Sunday, April 23, 2006

Clark, Firing Rumsfeld and politics

It was great to start downloading and listening to Wes Clark's "clarkcast" podcasts. I was especially pleased to hear the first one say that they would take a non-partisan tone, but that the policies of the Republican administration and Congress had to be gotten rid of. Listening to Clarkcasts is going to be a priority for me from now on.

I was also glad to hear that Clark had joined the increasing calls of other retired generals for replacement of Donald Rumsfeld. I'd like to add an additional reason for getting rid of Rumsfeld that I haven't seen offered by others yet. Rumsfeld is a Republican.

No, I'm not suggesting that Bush's cabinet should be replaced with Democrats. I'm still in favor of replacing Bush with a Democrat. When that Democrat (and I hope it's Wes Clark) takes office, I hope he replaces the Secretary of Defense with a Republican. We're at war.

It makes good political sense for the President and the Secretary of Defense to be from opposite parties, but no one figured that out before Honest Abe Lincoln appointed Democratic politician Edwin M. Stanton his Secretary of War. Secretary Stanton not only helped rally Democrats to the war effort but he eventually became a Republican himself.

Franklin Delano Roosevelt imitated Lincoln by appointing William Howard Taft's old Secretary of War, Henry L. Stimson, as his own Secretary of War as the United States prepared for World War II. Again this paid off by helping assure Republican support for the war.

Jack Kennedy and Lyndon Johnson appointed a non-political technocrat, Robert McNamara, as Secretary of Defense. He may not have been the best Secretary, but he did help to keep the Republicans on board during the Vietnam War. Nixon had Republican Secretaries of Defense, Melvin Laird, Elliot Richardson, James Schlesinger, and (gasp) Donald Rumsfeld, but that only left Democrats more free to oppose the War.

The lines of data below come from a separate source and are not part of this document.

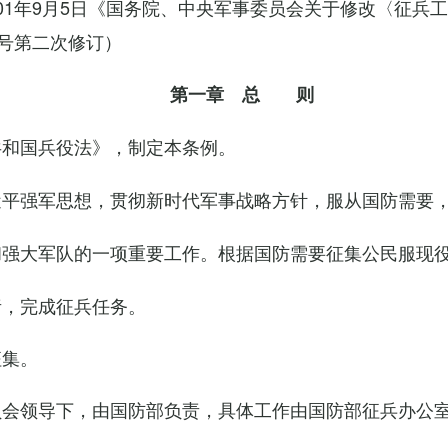
2001年9月5日《国务院、中央军事委员会关于修改〈征兵
9号第二次修订）
第一章 总 则
共和国兵役法》，制定本条例。
平强军思想，贯彻新时代军事战略方针，服从国防需要，
强大军队的一项重要工作。根据国防需要征集公民服现
责，完成征兵任务。
征集。
会领导下，由国防部负责，具体工作由国防部征兵办公室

Woodrow Wilson also had a Secretary of War from his own party, Newton D. Baker, during World War I. Of course the Republicans weren't about to oppose World War I. They'd been screaming for it when Wilson was campaigning as the guy who kept us out of it. But they sure weren't going to cut him any slack about his "League of Nations" idea when he came home from France with the Treaty of Versailles. He may have sold it to the Europeans but he couldn't sell it to the Republicans, not after he left them out of both the war cabinet and the peace negotiations. Reductionists might blame World War II on Wilson's decision (and it should bear part of the blame - it did doom US participation in the League of Nations, which might have helped stop the war before it got out of hand) but that would be going too far. Hoover's Secretary of State Henry Stimson (yes, the same Stimson) offered to help the League stop Japanese aggression in Manchuria if they would grow a backbone, but they turned him down. Still, it's easy to find fault with Wilson's "my way or the highway" attitude and most historians today would.

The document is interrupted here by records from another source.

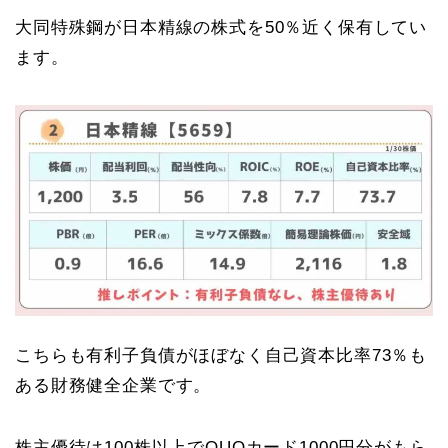
大同特殊鋼が日本精線の株式を50％近く保有してい
ます。
こちらも有利子負債がほぼなく自己資本比率73％も
ある財務健全企業です。
株主優待は100株以上でQUOカード1000円分がもら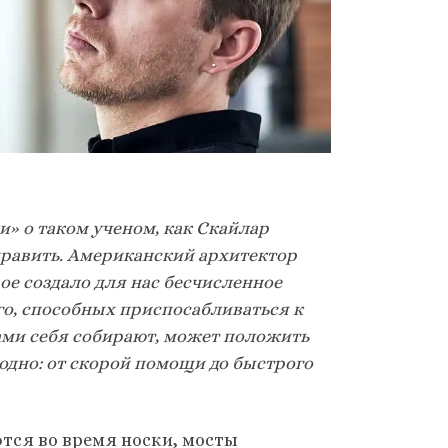
и» о таком ученом, как Скайлар
исправить. Американский архитектор
ое создало для нас бесчисленное
о, способных приспосабливаться к
ми себя собирают, может положить
дно: от скорой помощи до быстрого
тся во время носки, мосты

The lesson of history in this case? Yes, we need a Democrat president to replace Bush, but we also need a non-partisan administration that can unite the country afterwards. That means whichever of the Democrats who wins in 2008 should appoint a sane, honest, qualified Republican (assuming one can be found at this late date) as Secretary of Defense for the duration of the War against Al-Qa'ida and possibly beyond.

1 comment:

Les Publica said...

By asking for a sane, honest, qualified Republican I may have raised the bar impossibly high. I certainly wouldn't appoint an unqualified Republican just as a kind of political affirmative action. DLC connections aside, Clark is not Clinton, and the military experience is a big part of the difference. Someone on D-Kos claimed that appointing a Republican would reinforce the perception that Democrats couldn't handle security issues. (Indeed, from Roosevelt on, Democrats were appointing Republicans, and so were Republicans, not because Dems were unqualified, but because Republicans were more partisan. Maybe Clinton was trying to insinuate that Republicans couldn't handle security when he appointed Cohen. Maybe Bush was doing the same.)

Right now I can't think of a Republican to appoint. Can you? How about a non-partisan technocrat? I'm certainly not holding my breath waiting for Bush to appoint a qualified Democrat, much less a potential rival presidential candidate.